Bingo Industries is an Australian waste management and recycling company founded by the Tartak family in 2005. Its origins were formed when Tony Tartak purchased a small skip bin company.

==Overview==
With Headquarters in Sydney, Australia and network across Melbourne, Australia the Company operates residential and commercial waste services, recycling services and bin manufacturing through subsidiary company TORO Waste Equipment

The company was floated on the Australian Securities Exchange in 2017, becoming a public company with a launch share price of $1.85, earning its founders around $452 million whilst retaining a 30 percent stake. Prior to its float, it held a 24 percent share in the building and demolition waste market.

==Acquisitions==
In 2018, Bingo Industries acquired Dial A Dump for $578 million. The transaction was approved by the Australian Competition & Consumer Commission in February 2019. In April 2021, Bingo Industries was purchased for $2.3 billion by Macquarie Group.

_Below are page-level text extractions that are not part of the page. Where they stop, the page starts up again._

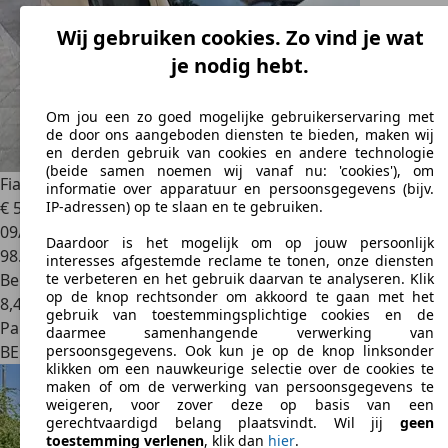
Wij gebruiken cookies. Zo vind je wat
je nodig hebt.
Om jou een zo goed mogelijke gebruikerservaring met
de door ons aangeboden diensten te bieden, maken wij
en derden gebruik van cookies en andere technologie
(beide samen noemen wij vanaf nu: 'cookies'), om
Fiat Fiorino
1.4i
informatie over apparatuur en persoonsgegevens (bijv.
€ 5.000
IP-adressen) op te slaan en te gebruiken.
09/2019
Daardoor is het mogelijk om op jouw persoonlijk
98.000 km
interesses afgestemde reclame te tonen, onze diensten
Benzine
te verbeteren en het gebruik daarvan te analyseren. Klik
op de knop rechtsonder om akkoord te gaan met het
8,4 l/100 km (comb.)
gebruik van toestemmingsplichtige cookies en de
Particulier
daarmee samenhangende verwerking van
BE 1050
Ixelles
persoonsgegevens. Ook kun je op de knop linksonder
klikken om een nauwkeurige selectie over de cookies te
maken of om de verwerking van persoonsgegevens te
weigeren, voor zover deze op basis van een
gerechtvaardigd belang plaatsvindt. Wil jij
geen
toestemming verlenen
, klik dan
hier
.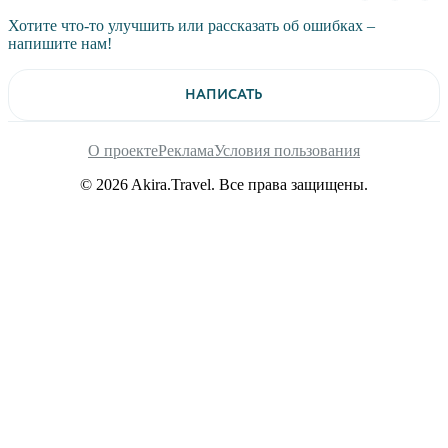
Хотите что-то улучшить или рассказать об ошибках –
напишите нам!
НАПИСАТЬ
О проекте
Реклама
Условия пользования
© 2026 Akira.Travel. Все права защищены.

On the 1st July 2022, Bingo Industries announced the acquisition of United Waste Services, a Brisbane-based waste and recycling company with a fleet of 37 vehicles servicing over 3,500 skip and hook bins across the southeast region of Queensland (Brisbane and the Gold Coast).

In October 2022 the former CEO of Bingo Industries, Daniel Tartak, pleaded guilty to criminal cartel offences over price fixing in Sydney in 2019.